PDF(Pubmed)
Abstract:
A wide spectrum of SLC26A4 mutations causes Pendred syndrome and enlarged vestibular aqueduct, both associated with sensorineural hearing loss (SNHL). A splice-site mutation, c.919-2A>G (A-2G), which is common in Asian populations, impairs the 3\' splice site of intron 7, resulting in exon 8 skipping during pre-mRNA splicing and a subsequent frameshift that creates a premature termination codon in the following exon.
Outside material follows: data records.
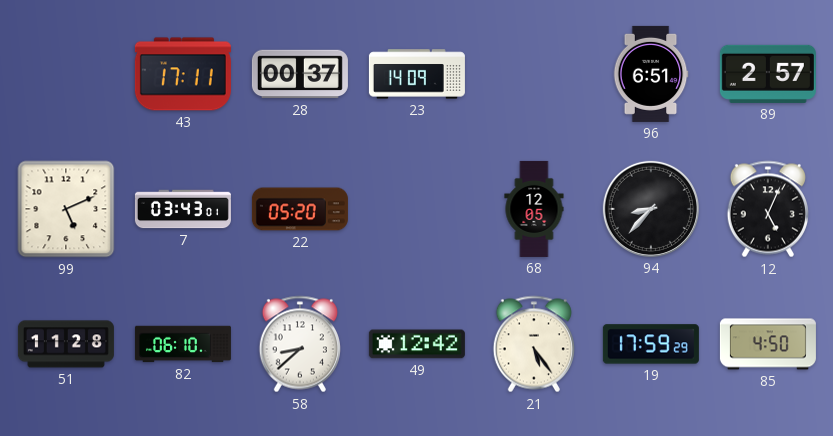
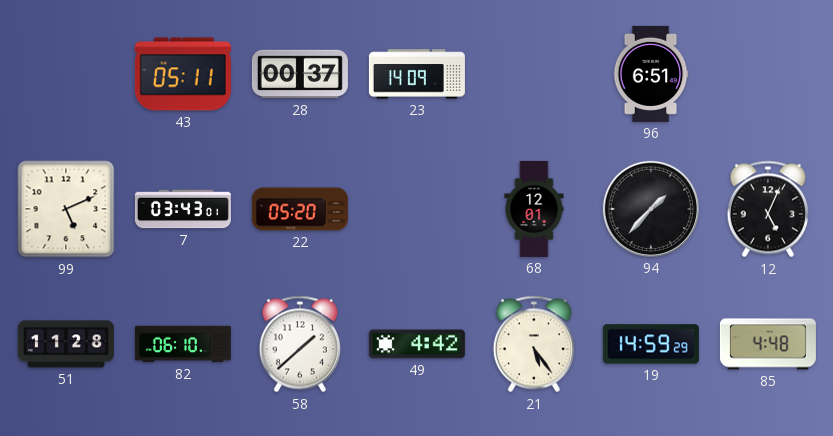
43: 17:11 -> 05:11
89: 2:57 -> none
68: 12:05 -> 12:01
94: 8:37 -> 1:37
58: 8:38 -> 1:38
49: 12:42 -> 4:42
19: 17:59 -> 14:59
85: 4:50 -> 4:48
Currently, there is no effective drug treatment for SHNL. For A-2G-triggered SNHL, molecules that correct mis-splicing of the mutant hold promise to treat the disease. Antisense oligonucleotides (ASOs) can promote exon inclusion when targeting specific splicing silencers. Here, we systematically screened a large number of ASOs in a minigene system and identified a few that markedly repressed exon 8 skipping. A lead ASO, which targets a heterogeneous nuclear ribonucleoprotein (hnRNP) A1/A2 intronic splicing silencer (ISS) in intron 8, promoted efficient exon 8 inclusion in cultured peripheral blood mononuclear cells derived from two homozygous patients. In a partially humanized Slc26a4 A-2G mouse model, two subcutaneous injections of the ASO at 160 mg/kg significantly rescued exon 8 splicing in the liver. Our results demonstrate that the ISS-targeting ASO has therapeutic potential to treat genetic hearing loss caused by the A-2G mutation in SLC26A4.
摘要:
广泛的SLC26A4突变导致Pendred综合征和扩大的前庭水管,两者都与感音神经性听力损失(SNHL)有关。剪接位点突变,c.919-2A>G(A-2G),这在亚洲人群中很常见,损害内含子7的3'剪接位点,导致外显子8在mRNA剪接前和随后的移码过程中发生跳跃,从而在随后的外显子中产生过早的终止密码子。目前,目前尚没有有效的药物治疗方法。对于A-2G触发的SNHL,纠正突变体错误剪接的分子有望治疗这种疾病。反义寡核苷酸(ASO)可以在靶向特异性剪接沉默时促进外显子包含。这里,我们在小基因系统中系统地筛选了大量的ASO,并确定了一些显着抑制外显子8跳跃的ASO。领先的ASO,它靶向内含子8中的异质核核糖核蛋白(hnRNP)A1/A2内含子剪接沉默(ISS),促进了外显子8在来自两个纯合患者的培养外周血单核细胞中的有效包含。在部分人源化Slc26a4A-2G小鼠模型中,两次皮下注射160mg/kg的ASO可明显挽救肝脏中的外显子8剪接。我们的结果表明,ISS靶向ASO具有治疗SLC26A4中A-2G突变引起的遗传性听力损失的治疗潜力。